Based on the types of content you have planned, you should start to get a clear picture of your production needs. Evergreen content will likely require more time and effort for ideation, scripting, casting (yes, even employees and executives require casting), scouting, prop sourcing, filming, and of course editing. Timely content should require a lighter touch in terms of production. For instance, some may not be scripted, and the editing required will not be very involved.
For both types of video, there is likely to be a review and approval process. Depending on the nature of the content or your industry, this could be lengthy and could become an obstacle to delivering your message on time. Try to get buy-in from stakeholders early and often in the process, and ensure comms guidelines are clear to minimize this risk.
When scheduling productions, consider whether you can bunch certain shoots together. Also, look for opportunities to capture b-roll outside of formal productions. For instance, if an executive is speaking at an event, you might be able to use the footage as b-roll.
5. Release Cadence
The right release cadence for your content depends on the types of internal comms you are delivering. Some campaigns might require weekly or even daily updates, while others will occur far less often. For instance, in a time of crisis, your team might benefit from daily updates from executives. During the course of regular business, they’re unlikely to have the same information needs.
Most companies probably don’t do enough for internal comms. Data from Simpplr shows “two-thirds of leaders aren’t communicating about vision and strategy more frequently than once a quarter”. Surely there’s more to say about it than that?
The key is to strike a balance between establishing your comms program as a useful resource for employees, and bombarding them with lots of content. If your messaging is overwhelming, people will tune out. If it’s too sparse, it’s unlikely to provide a tangible benefit.
6. Secure Sharing
While some executive communications can be shared outside the company, certain videos will be for employees only. You can easily control access to your videos with SproutVideo’s privacy tools.
For instance, you can embed videos securely in an intranet using a domain whitelist. The embed code will not load if it’s copied to a website that isn’t included in your whitelist.

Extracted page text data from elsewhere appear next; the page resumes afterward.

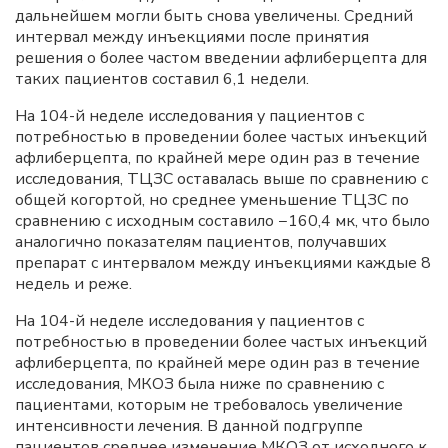
дальнейшем могли быть снова увеличены. Средний
интервал между инъекциями после принятия
решения о более частом введении афлиберцепта для
таких пациентов составил 6,1 недели.
На 104-й неделе исследования у пациентов с
потребностью в проведении более частых инъекций
афлиберцепта, по крайней мере один раз в течение
исследования, ТЦЗС оставалась выше по сравнению с
общей когортой, но среднее уменьшение ТЦЗС по
сравнению с исходным составило −160,4 мк, что было
аналогично показателям пациентов, получавших
препарат с интервалом между инъекциями каждые 8
недель и реже.
На 104-й неделе исследования у пациентов с
потребностью в проведении более частых инъекций
афлиберцепта, по крайней мере один раз в течение
исследования, МКОЗ была ниже по сравнению с
пациентами, которым не требовалось увеличение
интенсивности лечения. В данной подгруппе
пациентов среднее изменение МКОЗ от исходного к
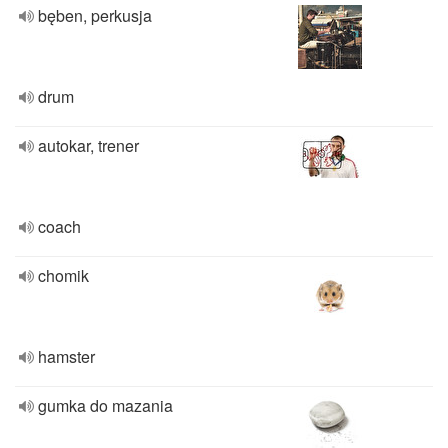
bęben, perkusja
drum
autokar, trener
coach
chomik
hamster
gumka do mazania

If you can’t easily embed content in your intranet, or don’t have one, a secure video portal for employees makes it easy to create a destination for your content. With password protection, viewer logins, or more advanced options, like IP address restriction or single sign-on, SproutVideo’s websites are an easy way to share your executive communications with the team.
7. Audience Interactions
Executive communications are not always a one-way street. It can be vitally important to gather employee feedback.

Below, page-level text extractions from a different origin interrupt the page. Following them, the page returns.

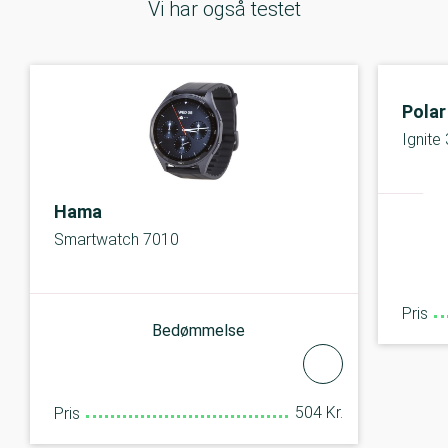
Vi har også testet
Polar
Ignite 
Hama
Smartwatch 7010
Pris
Bedømmelse
504 Kr.
Pris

Enabling commenting on your videos and live streams is an engaging way to encourage employees to share their thoughts. It’s also a nice option because someone else can moderate the comments, while the person presenting focuses on their material.
8. Track Performance
After going to all this effort, naturally, you’ll want to be sure you’re having a measurable impact. That’s where viewer engagement tracking comes in.
Depending on how you’re sharing your videos, you should be able to track viewers by their email address. This is possible whether you’re sharing your videos on an intranet, or through a SproutVideo website.
The viewer’s email address will be reported in engagement metrics. This powerful data shows you exactly how much of your video viewers watch, rewatch, or skip. That way, you will know whether your team is engaging with your content or if they’re dropping off at particular points in your videos.
Using this data, you can improve your videos over time, and ensure you’re only putting out effective content employees want to watch.